• Action item: The entries are to be printed again word for word, but no picture may appear.

• Stored data entries:

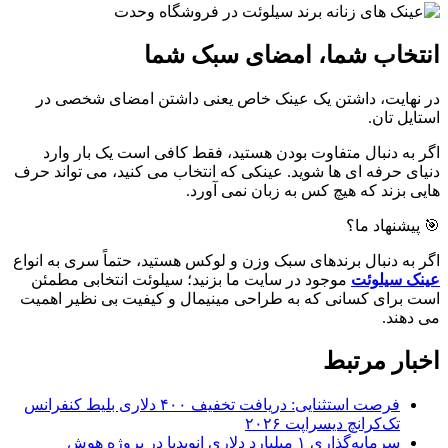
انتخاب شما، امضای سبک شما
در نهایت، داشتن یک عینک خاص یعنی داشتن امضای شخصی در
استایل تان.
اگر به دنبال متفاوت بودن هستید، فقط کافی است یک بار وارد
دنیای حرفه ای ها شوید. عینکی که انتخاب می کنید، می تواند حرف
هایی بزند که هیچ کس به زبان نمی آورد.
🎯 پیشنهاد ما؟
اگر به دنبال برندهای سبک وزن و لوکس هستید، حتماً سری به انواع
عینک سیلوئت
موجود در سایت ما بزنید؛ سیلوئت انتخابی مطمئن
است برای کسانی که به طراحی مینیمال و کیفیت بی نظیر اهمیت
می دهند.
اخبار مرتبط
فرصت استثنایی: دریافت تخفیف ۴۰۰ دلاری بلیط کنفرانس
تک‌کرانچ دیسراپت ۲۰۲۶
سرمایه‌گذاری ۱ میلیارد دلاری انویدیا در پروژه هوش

• Exercise solution:
انتخاب شما، امضای سبک شما
در نهایت، داشتن یک عینک خاص یعنی داشتن امضای شخصی در
استایل تان.
اگر به دنبال متفاوت بودن هستید، فقط کافی است یک بار وارد
دنیای حرفه ای ها شوید. عینکی که انتخاب می کنید، می تواند حرف
هایی بزند که هیچ کس به زبان نمی آورد.
🎯 پیشنهاد ما؟
اگر به دنبال برندهای سبک وزن و لوکس هستید، حتماً سری به انواع
عینک سیلوئت
موجود در سایت ما بزنید؛ سیلوئت انتخابی مطمئن
است برای کسانی که به طراحی مینیمال و کیفیت بی نظیر اهمیت
می دهند.
اخبار مرتبط
فرصت استثنایی: دریافت تخفیف ۴۰۰ دلاری بلیط کنفرانس
تک‌کرانچ دیسراپت ۲۰۲۶
سرمایه‌گذاری ۱ میلیارد دلاری انویدیا در پروژه هوش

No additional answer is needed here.